English 320 Spring 2009


Finishing up the semester: journal and Final exam

1.      Journal. Due May 12. 15 points. At the end of your journal write the date you completed it and “The End” so that I know I’m looking at the final version. If you’re working on line with google docs, be sure to save your work. If you are working off line, you’ll need to upload the journal again.  In either case notify me a susan.romano@gmail.com that you’re done with your journal. I’ll send you an email acknowledgement saying that I am able to “see” your final google docs journal. If you don’t get an acknowledgement by the eve of May 13, write again.

2.      Final. Due May 12. 40 points. The final exam is posted on the 320 community blog. Turn in your final electronically as an attachment via email to susan.romano@gmail.com. Look for my email acknowledgement letting you know that I received it and was able to open the attachment. 

I’m repackaging and re-weighting “Portfolio” and “Final Exam.”  You’ll turn these two assignments in as one assignment—all part of the Final. Questions 1 through 5 ask you to analyze five of your own blog posts. Question 6 asks you to analyze 5 of your post titles. This work (1-6) corresponds to the Portfolio and is worth 20 points. The remaining questions invite you to reflect on blogging from the perspective of a writer. This part will be worth 20 points.

My changes increase the weight of the final by 15 points.

 Final Exam     Final Exam     Final Exam     Final Exam     Final Exam   Final Exam


Questions 1 through 5:
Analyze five of your own blog posts. Your April 10 comments and your recent Best of Class comments practice this exercise.  “Analysis” is usually defined as follows: 1) identifying parts and 2) showing how they work together. I’ve included step 3, which is to illustrate (1) and (2) with details from your post

1. Identify elements or parts. The blog interfaces supports quite a number of writing elements: text, image, video, slide shows, audio, widgets, template design. Micro-level elements include color, font size, image sizing, headings, gadget arrangement, and more; these too count as elements. Modes and genres:  narrative, exposition, poetry, lists, fantasy, humor, scientific writing, proposals, appeals, fiction, chronicles, history, arguments, instructions, advertising, invitations; activity- or passivity- inducing devices. Consider that you are dragging pieces of stuff (elements) from your quite extensive writing repertoire into this space.
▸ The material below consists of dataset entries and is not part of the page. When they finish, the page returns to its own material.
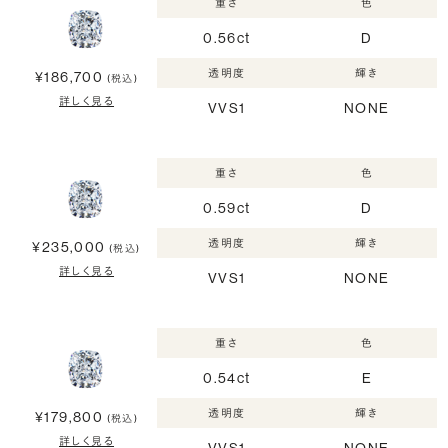
重さ
色
0.56ct
D
透明度
輝き
¥186,700
(税込)
詳しく見る
VVS1
NONE
重さ
色
0.59ct
D
透明度
輝き
¥235,000
(税込)
詳しく見る
VVS1
NONE
重さ
色
0.54ct
E
透明度
輝き
¥179,800
(税込)
詳しく見る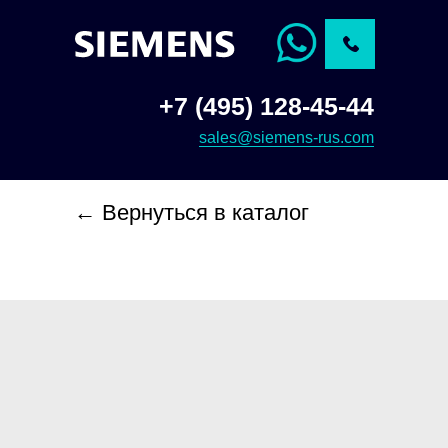
+7 (495) 128-45-44
sales@siemens-rus.com
← Вернуться в каталог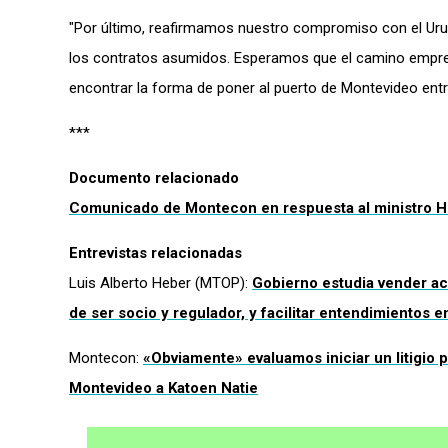
"Por último, reafirmamos nuestro compromiso con el Urug
los contratos asumidos. Esperamos que el camino empre
encontrar la forma de poner al puerto de Montevideo entre 
***
Documento relacionado
Comunicado de Montecon en respuesta al ministro 
Entrevistas relacionadas
Luis Alberto Heber (MTOP):
Gobierno estudia vender ac
de ser socio y regulador, y facilitar entendimientos e
Montecon:
«Obviamente» evaluamos iniciar un litigio
Montevideo a Katoen Natie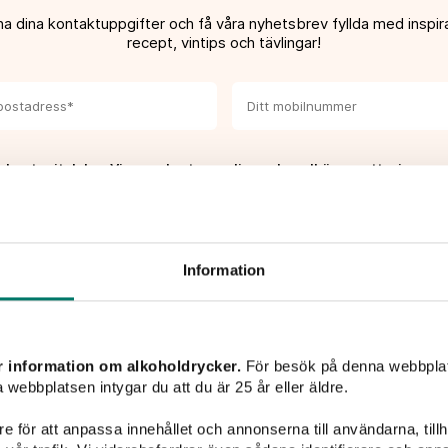
a dina kontaktuppgifter och få våra nyhetsbrev fyllda med inspira
recept, vintips och tävlingar!
 har tagit del av Vivas
sekretesspolicy
och godkänner att mina upp
teras och lagras enligt denna.*
PRENUMERERA
Information
r information om alkoholdrycker.
För besök på denna webbplat
 webbplatsen intygar du att du är 25 år eller äldre.
e för att anpassa innehållet och annonserna till användarna, tillh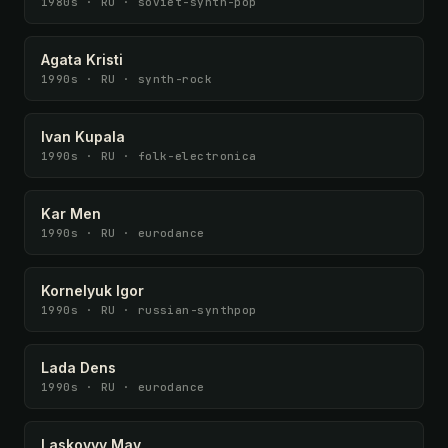
1980s · RU · soviet-synth-pop
Agata Kristi
1990s · RU · synth-rock
Ivan Kupala
1990s · RU · folk-electronica
Kar Men
1990s · RU · eurodance
Kornelyuk Igor
1990s · RU · russian-synthpop
Lada Dens
1990s · RU · eurodance
Laskovyy May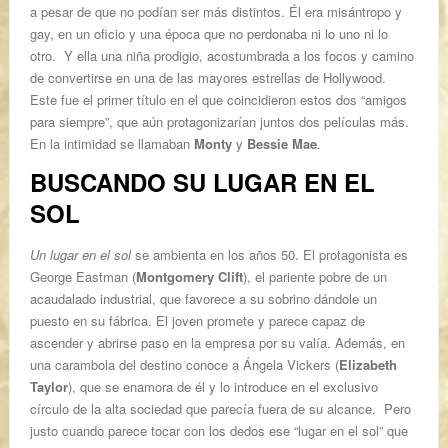
a pesar de que no podían ser más distintos. Él era misántropo y
gay, en un oficio y una época que no perdonaba ni lo uno ni lo
otro. Y ella una niña prodigio, acostumbrada a los focos y camino
de convertirse en una de las mayores estrellas de Hollywood.
Este fue el primer título en el que coincidieron estos dos “amigos
para siempre”, que aún protagonizarían juntos dos películas más.
En la intimidad se llamaban
Monty
y
Bessie Mae
.
BUSCANDO SU LUGAR EN EL
SOL
Un lugar en el sol
se ambienta en los años 50. El protagonista es
George Eastman (
Montgomery Clift
), el pariente pobre de un
acaudalado industrial, que favorece a su sobrino dándole un
puesto en su fábrica. El joven promete y parece capaz de
ascender y abrirse paso en la empresa por su valía. Además, en
una carambola del destino conoce a Ángela Vickers (
Elizabeth
Taylor
), que se enamora de él y lo introduce en el exclusivo
círculo de la alta sociedad que parecía fuera de su alcance. Pero
justo cuando parece tocar con los dedos ese “lugar en el sol” que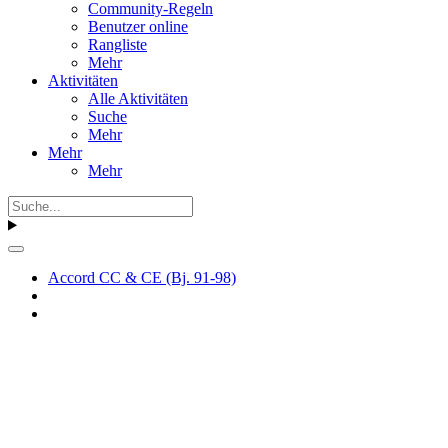
Community-Regeln
Benutzer online
Rangliste
Mehr
Aktivitäten
Alle Aktivitäten
Suche
Mehr
Mehr
Mehr
Accord CC & CE (Bj. 91-98)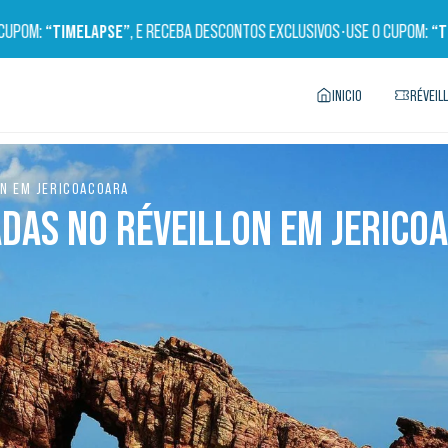
POM:
“TIMELAPSE”
, E RECEBA DESCONTOS EXCLUSIVOS
•
USE O CUPOM:
“TIME
INICIO
RÉVEIL
ON EM JERICOACOARA
ADAS NO RÉVEILLON EM JERICO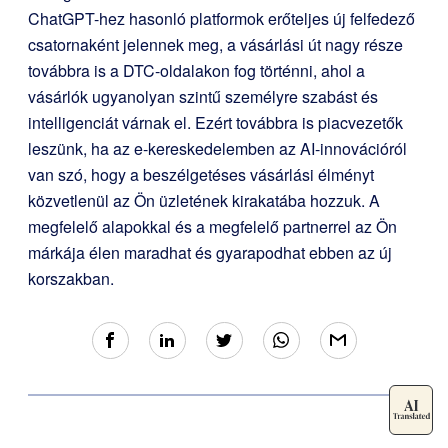
ChatGPT-hez hasonló platformok erőteljes új felfedező
csatornaként jelennek meg, a vásárlási út nagy része
továbbra is a DTC-oldalakon fog történni, ahol a
vásárlók ugyanolyan szintű személyre szabást és
intelligenciát várnak el. Ezért továbbra is piacvezetők
leszünk, ha az e-kereskedelemben az AI-innovációról
van szó, hogy a beszélgetéses vásárlási élményt
közvetlenül az Ön üzletének kirakatába hozzuk. A
megfelelő alapokkal és a megfelelő partnerrel az Ön
márkája élen maradhat és gyarapodhat ebben az új
korszakban.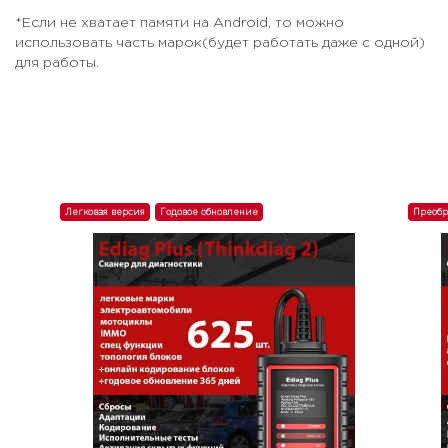
*Если не хватает памяти на Android, то можно
использовать часть марок(будет работать даже с одной)
для работы.
Легковая версия
Годовое обновление
Преобр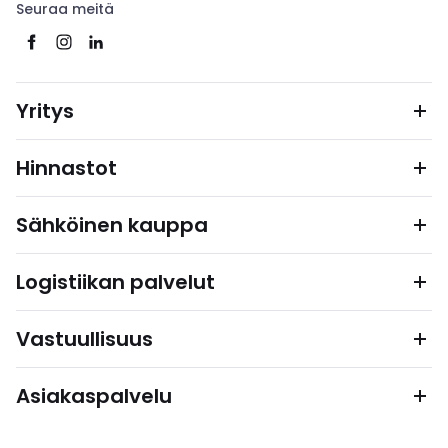
Seuraa meitä
Yritys
Hinnastot
Sähköinen kauppa
Logistiikan palvelut
Vastuullisuus
Asiakaspalvelu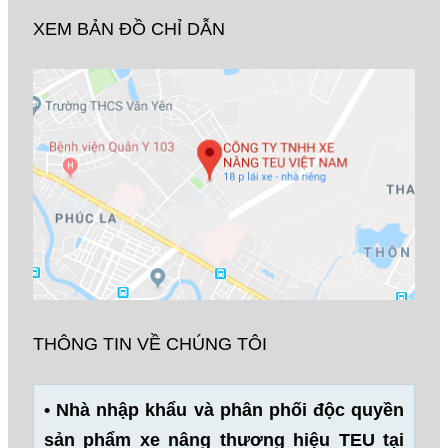
XEM BẢN ĐỒ CHỈ DẪN
THÔNG TIN VỀ CHÚNG TÔI
• Nhà nhập khẩu và phân phối độc quyền
sản phẩm xe nâng thương hiệu TEU tại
2. Show How Elements Work Together for Rhetorical Effect. The blog interface allows writers to combine or juxtapose elements that in other spaces are carefully separated. So we can say that a blogger positions elements in relationship to create meaning according to audience and purpose. For example, thesis-driven arguments may be tempered with personal in order to secure attention or assure readability. Text and image may be present—but in what relationship? How do they compete for attention and how do you script this competition?

3. Illustrate your points above with specific details from your blog. You might say this: “There’s a strong educational element in my blog post that is disguised by my humor.” But saying this is not enough. You have to also quote the words that count as “education” and quote the words that count as “humor”—and so arguing that these elements are in dynamic relationship.  You might say this: “My template colors create the mood I want to establish.”  This is not enough. You must also say, “The dingy grey background makes my readers feel doomed and so enhances my argument that school is bad for you.”

How to Perform the Task: When you analyze each of your selected (five) posts, DON’T try to say EVERYTHING POSSIBLE about the post. Instead, choose elements that have high explanatory power for a given post. Then explain how these elements work together to address audience, fulfill purpose, and make meaning. Ideally you’ll use different element combinations to discuss each post. It’s certainly ok to have some repetition, but aim to provide new insights for each of the 5 posts. You can, if you wish, be critical of your own work by explaining your purpose, your idea, your writerly decisions, and then showing where your efforts fall short. This counts as critical analysis and earns good points.

Below you’ll find 2 tables of terms, elements, and descriptors. The first is a compilation of all of your observations about best-of-class posts and titles. The second list is more formal and includes terms we’ve discussed in class. These are invention tools for you to draw on. You can certainly add your own terms and elements. See also your own comments to the class blog for Friday, February 13, when you practiced this kind of analysis. But please do not copy and paste what you said. I know what you said and have just reread it. You can certainly enrich or modify what you said way back then. You might also take a look at what other people said about your blog in the comments for April 21. Some of these comments are very insightful.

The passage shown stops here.